How a Flash Drive Works

  1. Flash Basics

    • DVDs, hard drives, floppy disks and nearly all other modern digital storage devices store data on spinning platters and read that data back off the platters as they spin. Flash memory is different: A flash drive has no moving parts at all. This makes it rugged, low-power, compact and portable. Because of this, flash memory is used for many different purposes from recording photographs on digital cameras to backing up computer files. Flash drives are the flash memory devices generally used to back up computer information.

    Flash Structure

    • At the center of a flash drive is a device called an EEPROM, or Electronically Erasable Programmable Read Only Memory. The EEPROM is an electronic grid. Wires called word lines flow in one direction, while bit line wires flow in the other.
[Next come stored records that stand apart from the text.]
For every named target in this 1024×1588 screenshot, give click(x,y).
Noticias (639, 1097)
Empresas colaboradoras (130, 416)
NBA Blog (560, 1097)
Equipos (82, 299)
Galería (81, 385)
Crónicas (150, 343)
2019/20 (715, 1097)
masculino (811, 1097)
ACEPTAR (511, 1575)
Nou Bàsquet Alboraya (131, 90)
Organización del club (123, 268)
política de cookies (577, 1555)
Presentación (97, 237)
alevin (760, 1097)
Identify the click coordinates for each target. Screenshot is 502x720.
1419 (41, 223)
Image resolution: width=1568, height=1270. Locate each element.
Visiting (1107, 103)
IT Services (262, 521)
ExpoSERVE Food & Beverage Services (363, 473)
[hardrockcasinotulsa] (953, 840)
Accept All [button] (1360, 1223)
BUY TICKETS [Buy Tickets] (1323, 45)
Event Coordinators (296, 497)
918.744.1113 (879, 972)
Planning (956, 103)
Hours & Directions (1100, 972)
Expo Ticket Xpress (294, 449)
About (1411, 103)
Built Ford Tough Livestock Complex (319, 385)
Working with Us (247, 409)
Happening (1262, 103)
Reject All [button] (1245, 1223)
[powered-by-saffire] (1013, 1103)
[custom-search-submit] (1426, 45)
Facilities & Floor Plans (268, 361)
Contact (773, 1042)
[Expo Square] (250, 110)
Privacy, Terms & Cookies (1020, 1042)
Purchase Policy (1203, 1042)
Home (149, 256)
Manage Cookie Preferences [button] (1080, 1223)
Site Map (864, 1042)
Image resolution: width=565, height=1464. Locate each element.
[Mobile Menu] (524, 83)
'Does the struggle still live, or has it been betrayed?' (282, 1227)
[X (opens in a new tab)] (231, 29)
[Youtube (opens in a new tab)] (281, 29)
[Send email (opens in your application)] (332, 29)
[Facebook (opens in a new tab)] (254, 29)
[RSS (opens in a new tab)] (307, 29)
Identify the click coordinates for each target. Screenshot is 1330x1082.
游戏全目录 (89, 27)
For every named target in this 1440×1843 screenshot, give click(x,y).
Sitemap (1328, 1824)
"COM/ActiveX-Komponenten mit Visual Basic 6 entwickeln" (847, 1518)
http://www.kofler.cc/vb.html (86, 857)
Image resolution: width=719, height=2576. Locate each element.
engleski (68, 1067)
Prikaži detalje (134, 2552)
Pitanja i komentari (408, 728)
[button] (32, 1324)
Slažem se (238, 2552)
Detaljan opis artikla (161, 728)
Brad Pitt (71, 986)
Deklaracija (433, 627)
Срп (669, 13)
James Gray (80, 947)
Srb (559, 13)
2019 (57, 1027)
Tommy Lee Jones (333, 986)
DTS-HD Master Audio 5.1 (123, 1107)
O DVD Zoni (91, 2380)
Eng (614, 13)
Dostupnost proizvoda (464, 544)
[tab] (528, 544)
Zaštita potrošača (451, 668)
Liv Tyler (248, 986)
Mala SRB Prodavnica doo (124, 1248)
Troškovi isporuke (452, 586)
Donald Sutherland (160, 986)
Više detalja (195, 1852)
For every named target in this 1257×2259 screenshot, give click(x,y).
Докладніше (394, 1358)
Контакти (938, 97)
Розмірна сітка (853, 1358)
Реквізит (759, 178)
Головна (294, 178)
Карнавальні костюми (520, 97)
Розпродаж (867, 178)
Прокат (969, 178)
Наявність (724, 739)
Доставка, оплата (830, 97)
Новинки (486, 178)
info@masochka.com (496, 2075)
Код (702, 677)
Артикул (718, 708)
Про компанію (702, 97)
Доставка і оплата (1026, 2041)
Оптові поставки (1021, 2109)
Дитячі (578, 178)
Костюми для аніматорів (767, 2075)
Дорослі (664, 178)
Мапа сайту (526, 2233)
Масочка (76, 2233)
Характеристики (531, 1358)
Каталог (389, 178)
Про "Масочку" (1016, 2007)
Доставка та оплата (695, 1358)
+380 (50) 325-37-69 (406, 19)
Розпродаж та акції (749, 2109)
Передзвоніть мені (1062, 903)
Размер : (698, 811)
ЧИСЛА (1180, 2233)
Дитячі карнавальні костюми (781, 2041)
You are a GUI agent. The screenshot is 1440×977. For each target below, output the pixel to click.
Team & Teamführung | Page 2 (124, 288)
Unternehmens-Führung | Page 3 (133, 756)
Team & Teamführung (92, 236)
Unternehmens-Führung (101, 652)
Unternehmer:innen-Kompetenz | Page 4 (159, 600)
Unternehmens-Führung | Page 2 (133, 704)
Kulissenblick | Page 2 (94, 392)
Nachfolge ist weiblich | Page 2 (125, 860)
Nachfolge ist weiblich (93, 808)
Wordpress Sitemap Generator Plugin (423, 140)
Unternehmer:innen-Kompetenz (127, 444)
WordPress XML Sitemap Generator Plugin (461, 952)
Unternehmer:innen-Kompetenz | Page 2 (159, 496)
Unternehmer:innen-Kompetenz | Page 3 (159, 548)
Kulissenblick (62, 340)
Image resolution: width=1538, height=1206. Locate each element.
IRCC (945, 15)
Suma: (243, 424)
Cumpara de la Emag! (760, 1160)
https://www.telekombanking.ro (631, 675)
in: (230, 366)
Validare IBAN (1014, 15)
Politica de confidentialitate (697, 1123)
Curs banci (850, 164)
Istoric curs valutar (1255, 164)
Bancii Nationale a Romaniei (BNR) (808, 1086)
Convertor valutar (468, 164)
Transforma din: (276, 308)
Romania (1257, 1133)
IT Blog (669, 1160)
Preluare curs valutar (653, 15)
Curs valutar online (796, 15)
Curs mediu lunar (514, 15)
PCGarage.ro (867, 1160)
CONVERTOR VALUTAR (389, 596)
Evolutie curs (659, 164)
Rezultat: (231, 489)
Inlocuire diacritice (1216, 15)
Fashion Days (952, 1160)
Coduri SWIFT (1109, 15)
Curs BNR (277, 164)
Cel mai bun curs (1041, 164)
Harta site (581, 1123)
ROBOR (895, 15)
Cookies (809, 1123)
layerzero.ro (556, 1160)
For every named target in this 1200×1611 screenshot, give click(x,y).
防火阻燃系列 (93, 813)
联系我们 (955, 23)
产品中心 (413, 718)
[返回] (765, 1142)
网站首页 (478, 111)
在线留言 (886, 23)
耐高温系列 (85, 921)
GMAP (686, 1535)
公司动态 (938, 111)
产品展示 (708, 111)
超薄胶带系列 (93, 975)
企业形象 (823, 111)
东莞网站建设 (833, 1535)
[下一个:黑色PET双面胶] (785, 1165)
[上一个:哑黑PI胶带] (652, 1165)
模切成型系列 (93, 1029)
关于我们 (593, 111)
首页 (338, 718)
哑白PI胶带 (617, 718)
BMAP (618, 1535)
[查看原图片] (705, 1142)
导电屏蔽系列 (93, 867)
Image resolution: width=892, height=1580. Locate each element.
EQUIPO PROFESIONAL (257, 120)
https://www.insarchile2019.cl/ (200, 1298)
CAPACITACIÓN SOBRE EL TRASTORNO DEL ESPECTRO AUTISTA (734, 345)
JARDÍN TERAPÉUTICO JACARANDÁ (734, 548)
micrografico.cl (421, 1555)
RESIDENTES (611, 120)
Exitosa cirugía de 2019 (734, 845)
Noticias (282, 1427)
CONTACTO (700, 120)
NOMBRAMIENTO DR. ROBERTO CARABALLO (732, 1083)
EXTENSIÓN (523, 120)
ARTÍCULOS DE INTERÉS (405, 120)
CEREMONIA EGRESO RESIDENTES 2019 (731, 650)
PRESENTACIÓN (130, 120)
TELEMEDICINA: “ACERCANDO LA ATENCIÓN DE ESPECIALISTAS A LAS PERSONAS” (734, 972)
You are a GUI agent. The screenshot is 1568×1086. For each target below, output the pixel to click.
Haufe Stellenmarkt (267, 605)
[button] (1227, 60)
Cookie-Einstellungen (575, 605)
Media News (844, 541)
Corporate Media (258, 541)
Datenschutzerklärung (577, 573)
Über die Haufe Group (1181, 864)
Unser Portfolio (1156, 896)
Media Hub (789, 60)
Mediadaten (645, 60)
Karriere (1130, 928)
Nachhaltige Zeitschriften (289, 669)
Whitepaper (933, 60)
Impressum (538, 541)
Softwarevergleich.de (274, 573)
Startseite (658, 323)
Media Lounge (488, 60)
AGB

At every place where the two lines meet, there is a memory cell capable of storing one bit of information.

    Flash Functioning

    • When the flash drive wants to store a bit at a particular place, it triggers the word line and the bit line for that location. This turns on a small electronic switch called the control gate. The control gate propels an electric charge past a thin barrier called the oxide layer to a second switch called the floating gate. The floating gate stores this charge until the flash drive sends a signal to reset it. Meanwhile, a cell sensor watches the floating gate. It records the value of the cell as a 1 or a 0 depending on whether or not the floating gate is storing a charge. The 1s and 0s stored by all the individual cell sensors together make up the data on the flash drive.